Were the banks that caused the collapse acting legally? Apparently not. While the wheels of justice turn slowly, there have recently been a number of large fines and settlements won by governments and private firms against the largest banks. In most of the settlements, the banks have not conceded wrong-doing. Hard to believe - why would Bank of America agree to pay the Feds nearly $17 billion if they did nothing wrong? The answer: Bank of America committed numerous criminal acts.
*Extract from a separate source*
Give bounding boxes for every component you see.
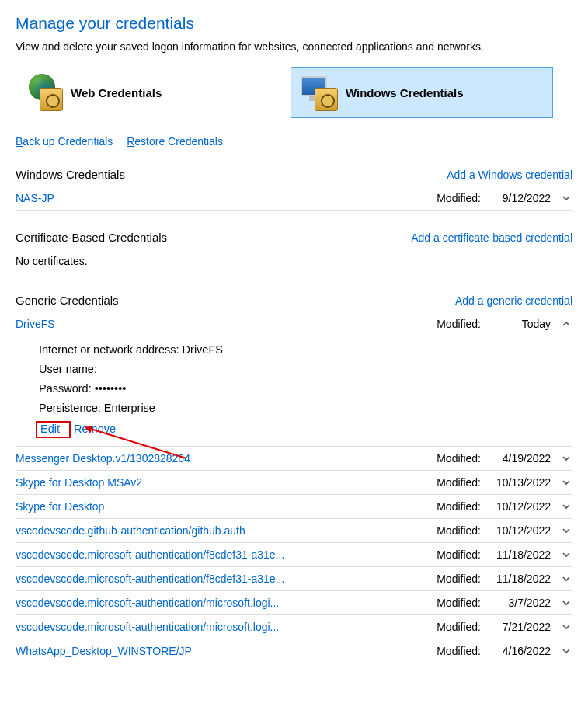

But admitting it would open the bank up to even more lawsuits and the Feds settled because they know how expensive lawsuits against the big banks can be.
This article provides detail on big bank crimes along with some thoughts on whether these large fines and settlements will be adequate to keep the banks in check going forward.
The Crimes Committed
There is long list. The crimes generating the largest penalty fees/settlements are:
- Mortgage foreclosure abuses;
- Fraud - misleading information on mortgage-related securities;
- Money laundering;
- Manipulating LIBOR and other prices; and
- Tax evasion.
a. Foreclosure Abuses
In frenzied efforts to make money on the trading of mortgage securities, large banks lost track of who actually had title to properties underlying mortgages they wrote, bought, packaged, and sold off. Banks engaged in criminal acts when they initiated foreclosures on properties they did not own or know who did.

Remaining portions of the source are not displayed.